CORPORATE RELOCATION SURVEY 2023See the full CORPORATE RELOCATION SURVEY 2023
ATLAS® IS IN IT FOR THE LONG HAUL
Atlas® is pleased to bring you our 56th Annual Corporate Relocation Survey, the industry's first and longest-running investigation into corporate relocation policies and practices.
As we have done every year since 1968, we consider the demographic, geopolitical, and economic shifts affecting our industry. We analyze the findings and uncover the trends to understand the evolving challenges more clearly—and learn how we, as relocation professionals, can answer them.
Survey results come from responses by 584 decision-makers, with a responsibility for relocation, and employed by a company that has either relocated employees during the past two years or plans to relocate employees this year. Nineteen industries are represented, making regional, national, and international relocations.
Overview AND Insights
Relocation volumes and budgets increased in 2022 and are expected to increase in 2023 for around half of all companies. However, many companies have guarded expectations about the global economy moving into 2023 as low workforce participation remains a major challenge. Overall, it appears that the impact of the pandemic has lessened even as the pressures of a poor global economy take hold. Despite economic recovery, companies may experience more economic instability or downturn in 2023.
Economic conditions were the main external impact on companies in 2022. Companies reported an improved global economy and better financial performance in 2022, compared to 2021 and 2020. It appears that the acute impacts of the pandemic have eased. However, companies appear to be reserved about the state of the global economy in 2023 as longer-lasting trends persist including inflation, rising interest rates, and fears of recession. Similarly, companies are dealing with a sharp increase in supply chain/logistics constraints and changing tax policy as well as political and regulatory environments.
While the pandemic has become normalized, employee health and safety concerns are 2022’s main driver for declined relocations. It is likely that employees are looking beyond only infectious diseases, and considering global or local conflict, and even climate threats in their decision to relocate. The pandemic also produced several demographic trends that created family issues/ties that might make relocation impossible, including a departure of many parents from the workforce, increased reliance on multigenerational support, and the retirement of baby boomers. Inflation and the real estate market are also making cost of living a key consideration for workers.
Quit rates are high, with employees experiencing newfound autonomy, including a propensity to job-hop and an increasing preference for the work/life balance hat hybrid and remote work can facilitate. By understanding the drivers behind The Great Resignation and the behavior of skilled workers who desire healthy work/life balance and enriching company culture, companies should be sure to highlight these offerings as a part of relocating new hires. This includes competitive salaries.

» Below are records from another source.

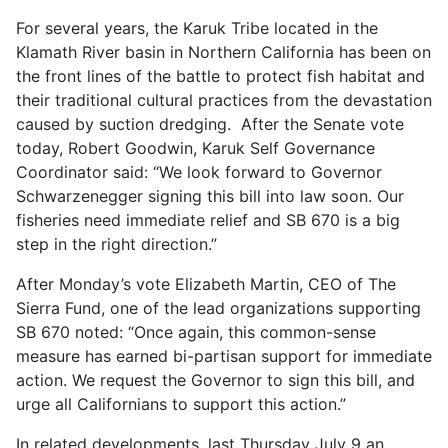
For several years, the Karuk Tribe located in the
Klamath River basin in Northern California has been on
the front lines of the battle to protect fish habitat and
their traditional cultural practices from the devastation
caused by suction dredging. After the Senate vote
today, Robert Goodwin, Karuk Self Governance
Coordinator said: “We look forward to Governor
Schwarzenegger signing this bill into law soon. Our
fisheries need immediate relief and SB 670 is a big
step in the right direction.”
After Monday’s vote Elizabeth Martin, CEO of The
Sierra Fund, one of the lead organizations supporting
SB 670 noted: “Once again, this common-sense
measure has earned bi-partisan support for immediate
action. We request the Governor to sign this bill, and
urge all Californians to support this action.”
In related developments, last Thursday July 9 an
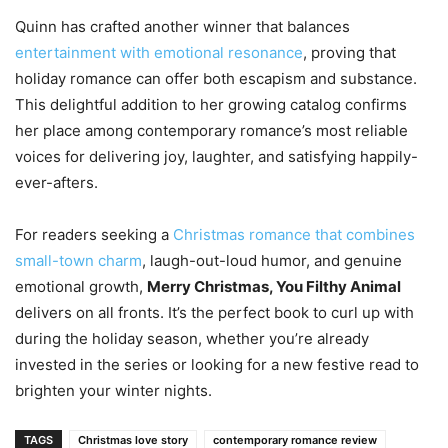
Quinn has crafted another winner that balances
entertainment with emotional resonance
, proving that
holiday romance can offer both escapism and substance.
This delightful addition to her growing catalog confirms
her place among contemporary romance’s most reliable
voices for delivering joy, laughter, and satisfying happily-
ever-afters.
For readers seeking a
Christmas romance that combines
small-town charm
, laugh-out-loud humor, and genuine
emotional growth,
Merry Christmas, You Filthy Animal
delivers on all fronts. It’s the perfect book to curl up with
during the holiday season, whether you’re already
invested in the series or looking for a new festive read to
brighten your winter nights.
TAGS
Christmas love story
contemporary romance review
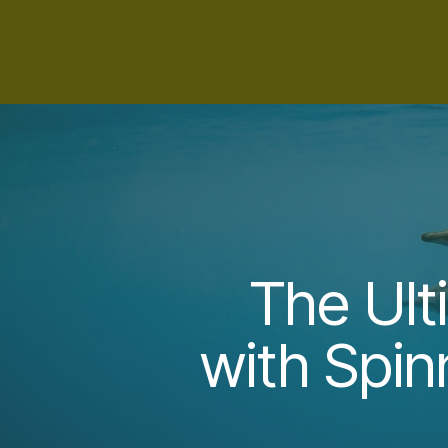
The Ult
with Spin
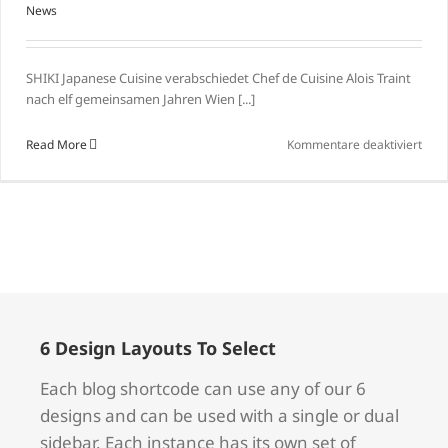
News
SHIKI Japanese Cuisine verabschiedet Chef de Cuisine Alois Traint
nach elf gemeinsamen Jahren Wien [...]
für
Read More
Kommentare deaktiviert
Leb
wohl
und
herz
Dank
liebe
Alois
6 Design Layouts To Select
Each blog shortcode can use any of our 6
designs and can be used with a single or dual
sidebar. Each instance has its own set of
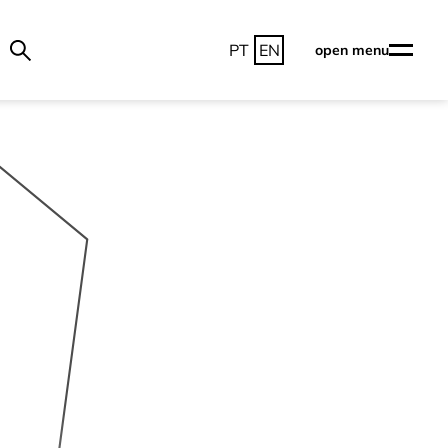
PT
EN
open menu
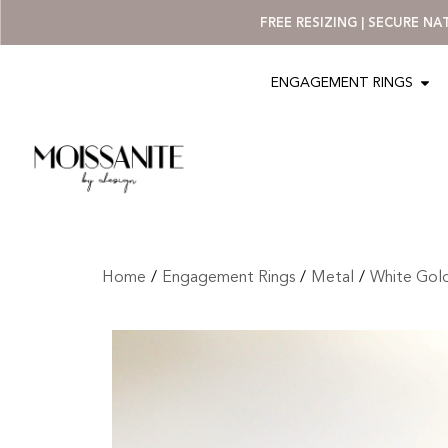
FREE RESIZING | SECURE N
ENGAGEMENT RINGS
Home
/
Engagement Rings
/
Metal
/
White Gol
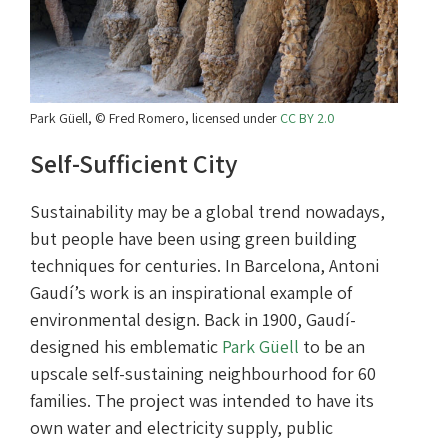
Park Güell, © Fred Romero, licensed under
CC BY 2.0
Self-Sufficient City
Sustainability may be a global trend nowadays,
but people have been using green building
techniques for centuries. In Barcelona, Antoni
Gaudí’s work is an inspirational example of
environmental design. Back in 1900, Gaudí­
designed his emblematic
Park Güell
to be an
upscale self-sustaining neighbourhood for 60
families. The project was intended to have its
own water and electricity supply, public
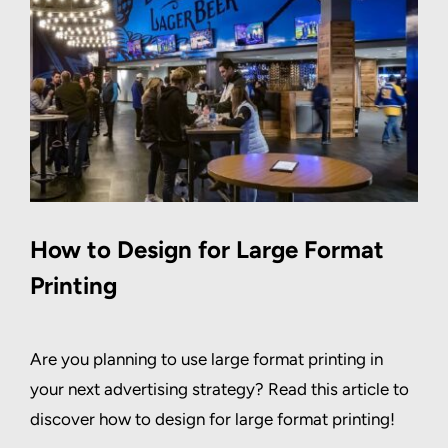
How to Design for Large Format
Printing
Are you planning to use large format printing in
your next advertising strategy? Read this article to
discover how to design for large format printing!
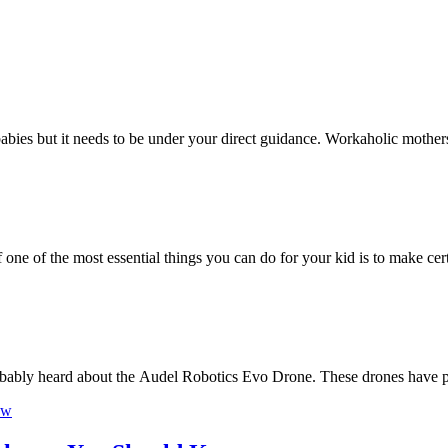
he babies but it needs to be under your direct guidance. Workaholic mothe
f one of the most essential things you can do for your kid is to make ce
robably heard about the Audel Robotics Evo Drone. These drones have 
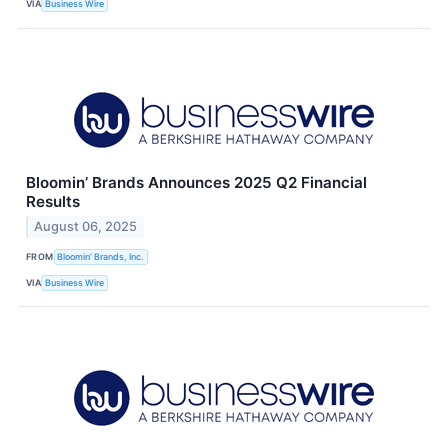
VIA
Business Wire
Bloomin’ Brands Announces 2025 Q2 Financial
Results
August 06, 2025
FROM
Bloomin’ Brands, Inc.
VIA
Business Wire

Relocation volumes and budgets are increasing for most companies, driven in part by workplace policies mandating a return to onsite/in-office attendance. Fully remote work is on the decline, and employees overwhelmingly prefer remote or hybrid office models. Voluntary relocation is a growing trend for employees who are increasingly demonstrating a prioritization of work/life balance and personal fulfillment, in addition to viewing employment as means to an end. While competitive wages do matter, workplace culture is also taking precedence.
As companies develop workplace management policies, and take employees’ changing attitudes into consideration, newfound desires for remote work, work/life balance, voluntary relocation, and flexibility are unlikely to shift, and critical to employee recruitment and retention.
Flexible policies became more prevalent and customizable in 2022 to address individualized needs of employees. Use of lump-sum benefits have increased in 2022, as well. This comes during a year in which companies, on average, reduced the number of non-standard incentives offered to relocating employees, and reported an increase in outsourcing of relocation services. While lump sums and flexible policies can allow for employees to fulfill all their needs, they may still need guidance in how to streamline relocation.
The most critical support for employees is around partner/spousal support, childcare, and housing. Assistance policies should address these roadblocks. As lump sum and flexible relocation policies managed by employees and relocation management teams become more normalized, education is necessary.